BP360 now on sale! A yearly subscription, '23 Annual & Futures Guide and t-shirt for one low price

The worst thing for a player who is performing at a high level in the minor leagues is to have a player (or players) ahead of him who is also getting the job done. This goes triple for position players, as a starting pitching prospect will force his way in there if his performance dictates that he deserves a job. If you look at the top names on this list (specifically the first five prospects), part of the reason why they are so prominently ranked is that they are significantly better from a talent perspective than what is ahead of them on the depth chart. Those five players, who are potentially going to be phased out, are (roughly) Travis Snider, Jon Jay, Luis Valbuena, Marc Krauss, and Cody Asche. Those are not impediments, they are placeholders.

The waters get much more murky when you have a player like Alexander Guerrero, who from a talent and performance standpoint should probably get a shot at major league playing time, but is behind Dee Gordon on the depth chart. Normally this wouldn’t be a huge obstacle, but Gordon (and his .385 on-base percentage) has been one of the best leadoff hitters in baseball this season. So while Guerrero ends up in the Honorable Mention section again because he would likely get the call in the event of a Gordon injury, that’s a much less likely outcome than a near replacement player playing like a near replacement level player.

Adding to the potential drama, Los Angeles also has Joc Pederson, who would be getting a ton of hype (and possibly a top-five spot on this list) if he weren’t behind a full outfield in Los Angeles. Of course, that didn’t stop Yasiel Puig in 2013, but with the money owed that collective bunch, the likely outcome of this scenario is Pederson getting a September cup of coffee before the Dodgers are forced to fix their glut of outfielders in the off-season. Sure, an Andre Ethier trade would help, but it would have to happen in congress with a Carl Crawford injury for it to even matter to Pederson—making it a two-step process. And the odds of a player just getting to the majors in that situation, let alone performing at a level worth owning in mixed leagues, is just not attractive enough yet.

So without any further ado, here is The Stash List 4.0:

The Graduates: Jacob Turner (19), Robbie Ray (20)

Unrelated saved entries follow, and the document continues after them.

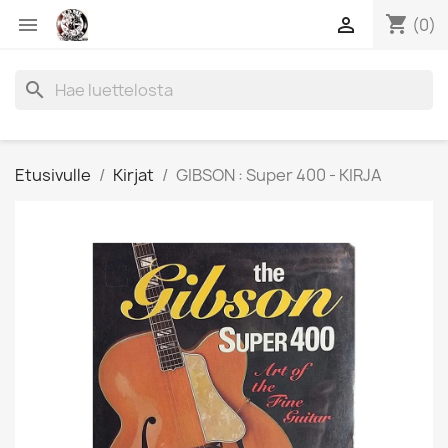
shopping_cart


(0)
search
Etusivulle
Kirjat
GIBSON : Super 400 - KIRJA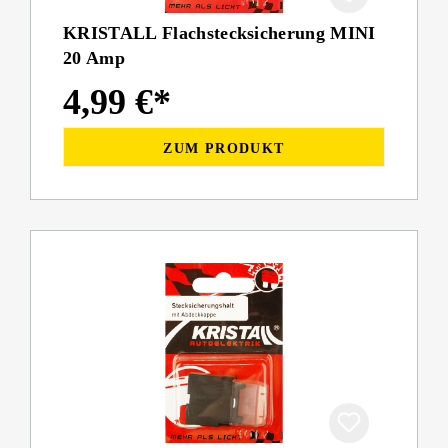
KRISTALL Flachstecksicherung MINI
20 Amp
4,99 €*
ZUM PRODUKT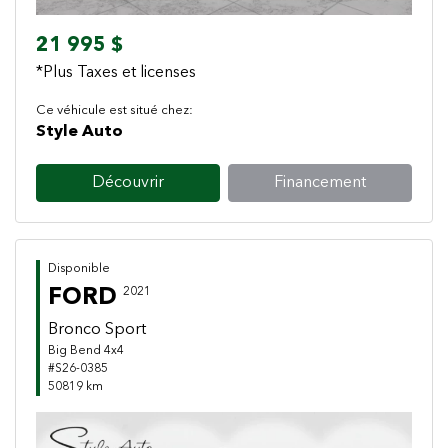
21 995 $
*Plus Taxes et licenses
Ce véhicule est situé chez:
Style Auto
Découvrir
Financement
Disponible
FORD
2021
Bronco Sport
Big Bend 4x4
#S26-0385
50819 km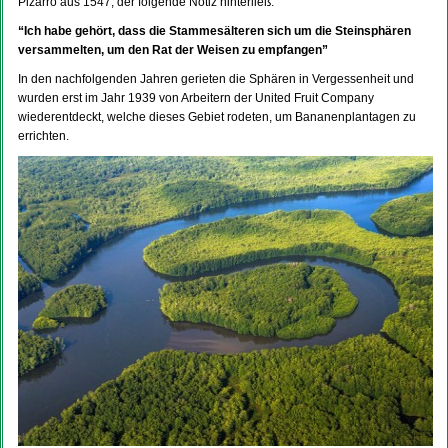
Pizarro aus 1547, der folgende Notiz hinterließ:
“Ich habe gehört, dass die Stammesälteren sich um die Steinsphären
versammelten, um den Rat der Weisen zu empfangen”
In den nachfolgenden Jahren gerieten die Sphären in Vergessenheit und
wurden erst im Jahr 1939 von Arbeitern der United Fruit Company
wiederentdeckt, welche dieses Gebiet rodeten, um Bananenplantagen zu
errichten.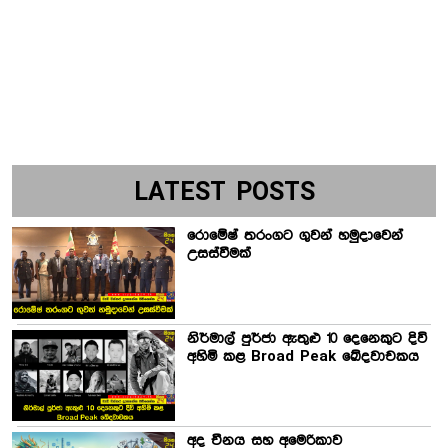
LATEST POSTS
රොමේෂ් තරංගට ගුවන් හමුදාවෙන්
උසස්වීමක්
නිර්මාල් පුර්ජා ඇතුළු 10 දෙනෙකුට දිවි
අහිමි කළ Broad Peak ඛේදවාචකය
අද චීනය සහ අමෙරිකාව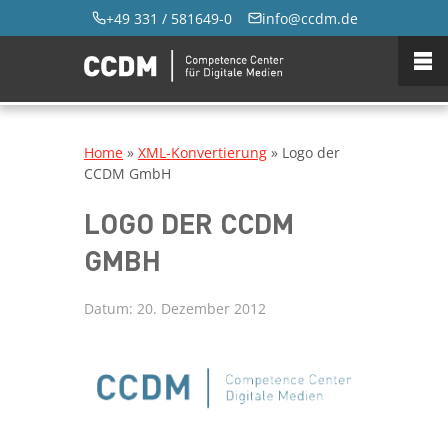
+49 331 / 581649-0
info@ccdm.de
Home
»
XML-Konvertierung
»
Logo der
CCDM GmbH
LOGO DER CCDM
GMBH
Datum:
20. Dezember 2012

1) Gregory Polanco, OF, Pittsburgh Pirates (Previous Rank: 1)
Nothing much has changed here, Polanco is still raking in Triple-A and he still is extremely likely to have to wait until June to start showing what he can do at the major league level. On a nice note, Polanco is now 5-for-6 in his last half-dozen stolen-base attempts after starting the season successful just 1-for-4.

2) Jurickson Profar, 2B, Texas Rangers (Previous Rank: NR)
Finally Profar’s ownership level has dropped to the point where I get to talk about him again in this space. As of right now, he’s ahead of schedule in his return to the Rangers—and this could happen as soon as the first week of June. Between the poor performance in 2013 and the current injury, Profar represents a great buying opportunity for the second half if you have a weak middle infield.

3) Oscar Taveras, OF, St Louis Cardinals (Previous Rank: 3)
The best thing possible for Taveras’ fantasy value in 2014, besides his own health, is that the Cardinals have seemed to almost completely move on from playing Peter Bourjos in center field. Bourjos’ defense was a real hurdle to clear for the stud prospect, but with that out of the way, he just has to hit better than Jon Jay and Randal Grichuk (which he can do in his sleep). Taveras can hold his own in center in the near term, and after not playing there at all in the first three weeks of the Triple-A season, he’s now manned the position four times in his last 10 games.

4) Javier Baez, SS, Chicago Cubs (Previous Rank: 2)
The story of Baez’s strengths and biggest challenges has been told over and over again as his star has grown. Yes, the bat speed is incredible, but being able to pull a 95-plus-MPH fastball is going to make Baez see a lot of junk. You know where there’s a ton of junk (and not much velocity to take advantage of)? Yes, Triple-A. It shouldn’t be a huge surprise that Baez is struggling to start the season, but it will be more of a surprise to see these struggles continue much longer.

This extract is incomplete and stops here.